→ ASSIGNMENT: Return only this: the line with "419 Latimer Hall" and all the lines that follow it below, through the final one, exactly as they are.

[Records from a collection]
* * * * *
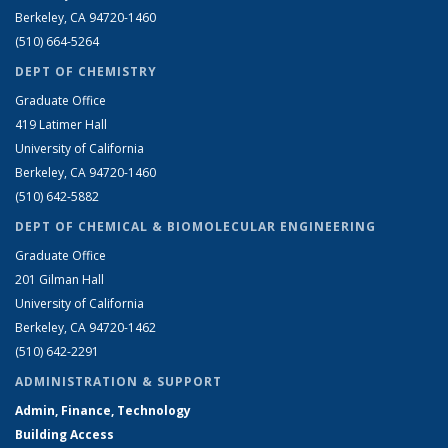
Berkeley, CA 94720-1460
(510) 664-5264
DEPT OF CHEMISTRY
Graduate Office
419 Latimer Hall
University of California
Berkeley, CA 94720-1460
(510) 642-5882
DEPT OF CHEMICAL & BIOMOLECULAR ENGINEERING
Graduate Office
201 Gilman Hall
University of California
Berkeley, CA 94720-1462
(510) 642-2291
ADMINISTRATION & SUPPORT
Admin, Finance, Technology
Building Access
* * * * *
→ EXERCISE RESPONSE:
419 Latimer Hall
University of California
Berkeley, CA 94720-1460
(510) 642-5882
DEPT OF CHEMICAL & BIOMOLECULAR ENGINEERING
Graduate Office
201 Gilman Hall
University of California
Berkeley, CA 94720-1462
(510) 642-2291
ADMINISTRATION & SUPPORT
Admin, Finance, Technology
Building Access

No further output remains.